Fisk University, a historically black college, has a freshman class that is 72 percent female. Howard university is now 63 percent female and Tuskegee 59 percent.

State and public schools mainly show less gender bias. University of Michigan at Ann Arbor splits an even 50-50, while at Cal-Berkeley the women have slipped into domination by 51 to 49 percent.

Technical schools such as MIT and Cal Poly still hold their male edge, but even they have slipped. MIT is 59 percent male, down five percent. Cal Poly has dropped three percent in the same period, with men making up 56 percent.

Liberal arts colleges are suffering. Dickenson College was already dominated by women in 1995 but today it is up to 60 percent female. Amherst still has 52 percent men to 48 percent women but it has lost ground by three percent.

College administrators, with their usual propensity to panic, have been scrubbing their minds in attempts to attract more men. A number have mounted vigorous recruiting programs. In the case of Merrimack College in Massachusetts, that involved reviving its moribund football team. Some have even considered applying affirmative action programs, a drastic solution most still reject.

Ivy league colleges like Harvard and Yale always have far more applicants than openings, so they are able to subtly adjust their gender balance of admissions.
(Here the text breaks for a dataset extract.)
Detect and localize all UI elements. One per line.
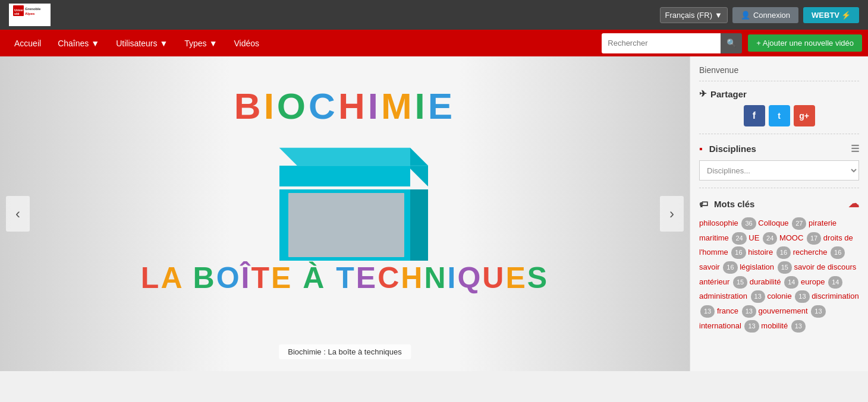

Even they, however, have seen the gender balance shift away from men, three percent at Harvard, two percent at Yale.

The reasons for this change puzzles administrators. They have theorized that the educational system is designed for the way females learn, an argument I can’t follow. Another theory is that more men are getting good-paying technology jobs right out of high school. If that’s case, our current dose of dotcom recession may well reverse some of that.

I think a far more realistic cure is for colleges to promote to men the idea that there is more of a choice of women at college now than there used to be. “Come to our college, guys. We’ve got women!”

In my early undergraduate years. I spent some time at a state school where the men outnumbered the women two to one. Getting a date with a really popular girl was a struggle.

For a big deal like a fraternity’s annual formal dance, you had to ask at least a month in advance and even then your chances of being too late or just plain turned down were all too likely.

In my experience, when women realize they are in short supply, they can become incredibly choosy about whom they are willing to consort with. And as for getting a little affection from these pampered darlings, forget it. They can be inclined to treat you like you’re some rampaging viking.

The USA Today story sees my solution already suggesting itself. It quotes a woman student at American University in Washington, D.C. complaining that it’s hard to get a date, and she adds, “I think the atmosphere might be different around campus if there were more guys.”

In the college years, the hormones may not be raging at the same frantic level they were in high school, but guys still like to think they have a chance at some of those women they consider real cuties. And when they do, they’d like to think there might be something more exciting than a good night peck on the cheek.

I’d like to be plain that I believe more women attending college is a great idea. Every woman today must have career skills. She needs the personal resources to survive economically if things turn bad.

It isn’t just the high divorce rate, although that alone can leave women stranded. Even the best of husbands can fall ill, suffer an accident or disability, or get laid off. One of the tragedies of the Great Depression of the 1930s was that almost all family units had one breadwinner, the husband. The wife stayed home and practiced mothering and domestic skills.

When the inevitable layoffs of husbands came, and they swept through Portland and Oregon like bubonic plague, the entire family was left without economic underpinnings.

So, women, keep coming to college. Men, recognize the college imbalance for what it can be: an improved opportunity to find that certain someone, or perhaps those several certain someones.